> **Exercise description**:
Word for word, restate the lines from the start of the data down to the line with "Регистрация делегатов", both included.

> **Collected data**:
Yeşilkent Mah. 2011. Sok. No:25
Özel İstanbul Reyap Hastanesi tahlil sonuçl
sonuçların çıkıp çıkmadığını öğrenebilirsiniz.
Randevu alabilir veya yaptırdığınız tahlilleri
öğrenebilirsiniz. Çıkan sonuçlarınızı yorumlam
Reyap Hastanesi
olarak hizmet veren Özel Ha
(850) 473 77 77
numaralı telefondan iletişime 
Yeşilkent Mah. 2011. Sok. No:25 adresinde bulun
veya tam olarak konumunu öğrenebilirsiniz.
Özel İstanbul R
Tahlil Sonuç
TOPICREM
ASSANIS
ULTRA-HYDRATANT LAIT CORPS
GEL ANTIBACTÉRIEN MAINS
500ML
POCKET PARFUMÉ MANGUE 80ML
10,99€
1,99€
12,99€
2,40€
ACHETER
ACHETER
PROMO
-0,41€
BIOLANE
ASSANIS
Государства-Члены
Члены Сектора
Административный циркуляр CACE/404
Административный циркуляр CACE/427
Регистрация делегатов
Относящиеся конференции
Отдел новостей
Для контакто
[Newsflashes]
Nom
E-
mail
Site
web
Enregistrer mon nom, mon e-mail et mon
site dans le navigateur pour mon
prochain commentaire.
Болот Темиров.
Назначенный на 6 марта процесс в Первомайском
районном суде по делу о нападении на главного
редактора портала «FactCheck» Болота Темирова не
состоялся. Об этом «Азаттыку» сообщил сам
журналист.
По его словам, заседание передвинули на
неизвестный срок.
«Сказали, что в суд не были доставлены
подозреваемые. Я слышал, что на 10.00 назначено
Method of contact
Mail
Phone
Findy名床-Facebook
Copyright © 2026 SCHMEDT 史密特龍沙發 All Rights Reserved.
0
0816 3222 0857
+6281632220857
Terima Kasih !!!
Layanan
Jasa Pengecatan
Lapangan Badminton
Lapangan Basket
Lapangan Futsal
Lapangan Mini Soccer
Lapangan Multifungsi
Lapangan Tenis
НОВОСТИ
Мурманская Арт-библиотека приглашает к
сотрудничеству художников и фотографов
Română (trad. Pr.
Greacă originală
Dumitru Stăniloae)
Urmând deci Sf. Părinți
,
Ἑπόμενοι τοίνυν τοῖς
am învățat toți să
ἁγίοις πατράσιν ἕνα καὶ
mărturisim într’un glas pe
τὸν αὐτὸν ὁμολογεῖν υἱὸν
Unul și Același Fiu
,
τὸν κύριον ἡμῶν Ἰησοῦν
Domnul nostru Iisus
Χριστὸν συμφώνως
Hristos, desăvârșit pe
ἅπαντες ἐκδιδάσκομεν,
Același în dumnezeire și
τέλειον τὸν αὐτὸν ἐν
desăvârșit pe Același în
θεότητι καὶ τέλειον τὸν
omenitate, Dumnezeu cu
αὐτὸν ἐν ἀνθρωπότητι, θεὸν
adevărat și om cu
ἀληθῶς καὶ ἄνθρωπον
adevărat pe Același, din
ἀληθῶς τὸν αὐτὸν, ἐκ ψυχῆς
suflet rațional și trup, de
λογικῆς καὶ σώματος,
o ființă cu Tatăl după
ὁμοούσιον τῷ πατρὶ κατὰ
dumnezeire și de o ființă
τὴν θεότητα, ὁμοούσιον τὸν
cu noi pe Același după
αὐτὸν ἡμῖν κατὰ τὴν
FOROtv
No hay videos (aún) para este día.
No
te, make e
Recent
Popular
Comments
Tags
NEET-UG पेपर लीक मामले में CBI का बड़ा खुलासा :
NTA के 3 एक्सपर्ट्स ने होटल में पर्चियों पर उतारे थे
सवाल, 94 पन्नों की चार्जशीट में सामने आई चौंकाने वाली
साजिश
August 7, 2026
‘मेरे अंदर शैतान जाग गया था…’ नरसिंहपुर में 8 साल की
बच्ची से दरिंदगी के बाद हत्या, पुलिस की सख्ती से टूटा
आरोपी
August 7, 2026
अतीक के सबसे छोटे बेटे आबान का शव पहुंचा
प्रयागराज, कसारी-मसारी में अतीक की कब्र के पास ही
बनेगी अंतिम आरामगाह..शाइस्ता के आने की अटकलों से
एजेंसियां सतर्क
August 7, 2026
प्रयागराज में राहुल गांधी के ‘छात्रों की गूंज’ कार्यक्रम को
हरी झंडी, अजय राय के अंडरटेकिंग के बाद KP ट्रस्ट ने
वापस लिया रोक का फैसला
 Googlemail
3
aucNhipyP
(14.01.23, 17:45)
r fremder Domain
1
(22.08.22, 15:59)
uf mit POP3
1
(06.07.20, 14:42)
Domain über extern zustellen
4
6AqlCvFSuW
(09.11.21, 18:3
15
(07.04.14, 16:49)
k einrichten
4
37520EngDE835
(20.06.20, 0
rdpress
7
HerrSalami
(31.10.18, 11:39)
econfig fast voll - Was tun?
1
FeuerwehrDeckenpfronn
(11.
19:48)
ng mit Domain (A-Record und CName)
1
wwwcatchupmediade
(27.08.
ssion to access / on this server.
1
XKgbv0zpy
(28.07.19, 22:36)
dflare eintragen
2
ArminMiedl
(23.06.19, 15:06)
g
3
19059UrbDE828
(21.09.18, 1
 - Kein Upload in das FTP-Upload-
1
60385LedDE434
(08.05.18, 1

> **Solution**:
Yeşilkent Mah. 2011. Sok. No:25
Özel İstanbul Reyap Hastanesi tahlil sonuçl
sonuçların çıkıp çıkmadığını öğrenebilirsiniz.
Randevu alabilir veya yaptırdığınız tahlilleri
öğrenebilirsiniz. Çıkan sonuçlarınızı yorumlam
Reyap Hastanesi
olarak hizmet veren Özel Ha
(850) 473 77 77
numaralı telefondan iletişime 
Yeşilkent Mah. 2011. Sok. No:25 adresinde bulun
veya tam olarak konumunu öğrenebilirsiniz.
Özel İstanbul R
Tahlil Sonuç
TOPICREM
ASSANIS
ULTRA-HYDRATANT LAIT CORPS
GEL ANTIBACTÉRIEN MAINS
500ML
POCKET PARFUMÉ MANGUE 80ML
10,99€
1,99€
12,99€
2,40€
ACHETER
ACHETER
PROMO
-0,41€
BIOLANE
ASSANIS
Государства-Члены
Члены Сектора
Административный циркуляр CACE/404
Административный циркуляр CACE/427
Регистрация делегатов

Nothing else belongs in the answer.